Эти полчаса, что шло совѣщаніе, Далекихъ провелъ в темной комнатѣ съ двумя молодыми парнями рабочими, которые сидѣли по сторонамъ его на скамейкѣ и ни слова съ нимъ не говорили. Далекихъ иногда тяжело вздыхалъ и озирался, какъ затравленный волкъ. Потомъ его ввели снова въ комнату, гдѣ былъ революционный трибуналъ. Онъ стал противъ Малинина и молча выслушалъ приговоръ.
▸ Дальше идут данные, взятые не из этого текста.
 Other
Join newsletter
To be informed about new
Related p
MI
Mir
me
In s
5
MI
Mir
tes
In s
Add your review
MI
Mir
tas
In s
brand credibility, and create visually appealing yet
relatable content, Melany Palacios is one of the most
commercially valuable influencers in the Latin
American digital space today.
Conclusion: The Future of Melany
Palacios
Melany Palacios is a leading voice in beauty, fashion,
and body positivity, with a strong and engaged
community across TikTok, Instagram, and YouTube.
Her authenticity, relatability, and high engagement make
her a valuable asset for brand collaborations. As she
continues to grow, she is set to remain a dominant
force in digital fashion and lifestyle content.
Онъ не противился, когда Драчъ съ рабочими скрутили ему руки назадъ и завязали темнымъ
Все было сдѣлано быстро, рѣшительно и все было такъ слажено, что Володя и самъ не понималъ, какъ все это случилось. Когда они спускались на ледъ, Драчъ сунулъ Володѣ какой-то тяжелый предметъ и свирѣпо сказалъ: — «держи»!..
На Невѣ слезли съ саней и пошли пѣшкомъ. Гуммель и Драчъ крѣпко вцепились въ рукава шубы Далекихъ и почти волокли его по снѣгу. Далекихъ мычалъ сквозь платокъ и пытался вырваться.
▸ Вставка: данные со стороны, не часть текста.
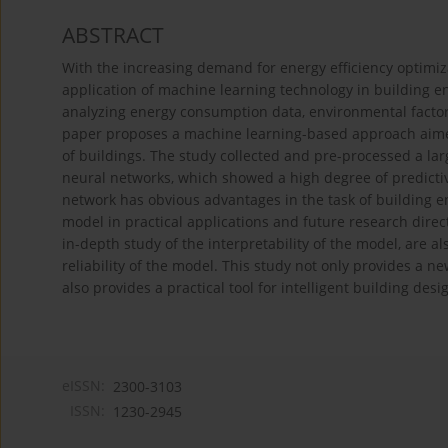
ABSTRACT
With the increasing demand for energy efficiency optimiza
application of machine learning technology in building e
analyzing energy consumption data, environmental factors,
paper proposes a machine learning-based approach aimed
of buildings. The study collected and pre-processed a lar
neural networks, which showed a high degree of predictiv
network has obvious advantages in the task of building ene
model in practical applications and future research direc
in-depth study of the interpretability of the model, are a
reliability of the model. This study not only provides a n
also provides a practical tool for intelligent building des
eISSN:
2300-3103
ISSN:
1230-2945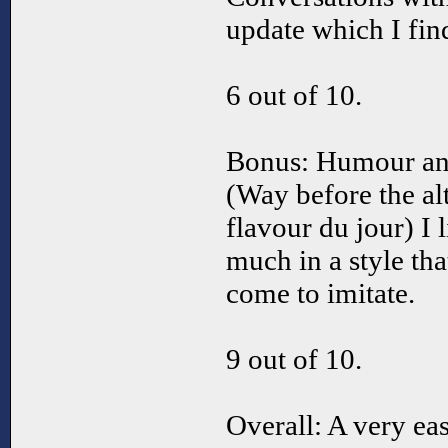
update which I fin
6 out of 10.
Bonus: Humour an
(Way before the al
flavour du jour) I
much in a style tha
come to imitate.
9 out of 10.
Overall: A very e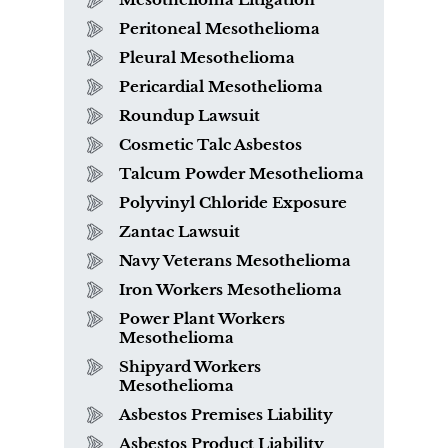
Peritoneal Mesothelioma
Pleural Mesothelioma
Pericardial Mesothelioma
Roundup Lawsuit
Cosmetic Talc Asbestos
Talcum Powder Mesothelioma
Polyvinyl Chloride Exposure
Zantac Lawsuit
Navy Veterans Mesothelioma
Iron Workers Mesothelioma
Power Plant Workers
Mesothelioma
Shipyard Workers
Mesothelioma
Asbestos Premises Liability
Asbestos Product Liability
Долго помнилъ потомъ Володя: — синее холодное небо и звѣзды. Влѣво, въ сторонѣ Шлиссельбурга, далекая, большая сіяла, горѣла и сверкала одинокая звѣзда. Точно манила къ себѣ. Володя посмотреть на нее разъ и другой и вдругъ подумалъ: — «Рождественская звезда». Ноги у него точно обмякли. Холодъ пробѣжалъ по спинѣ и Володя прiотсталъ.
— Товарищъ Жильцовъ, гдѣ ты?.. — крикнулъ Драчъ. — Иди, братокъ, иди!..
— Иду… иду, — какимъ-то виноватымъ голосомъ отозвался Володя и догналъ тащившихъ Далекихъ Гуммеля и Драча.
Bcе казалось Bолодѣ какимъ-то кошмарнымъ сномъ. Надъ заводомъ яркое горѣло зарево доменныхъ печей. Вправо, въ полъ-неба разлилось голубоватое сіяніе уличныхъ петербургскихъ фонарей. На снѣгу было совсѣмъ светло.
— Ну, встрѣтимъ кого, что скажемъ? — вдругъ испуганно сказалъ Гуммель.
— Пьянаго ряженаго ведемъ, — наигранно бодро отвѣтилъ Драчъ. — Да кого чорта встрѣтимъ теперь? Въ Рождественскую ночь?.. Елки-палки!.. Ну, — увидятъ: — люди… А сколько этихъ людей?.. Кто узнаетъ? Пошло четыре — пришло три.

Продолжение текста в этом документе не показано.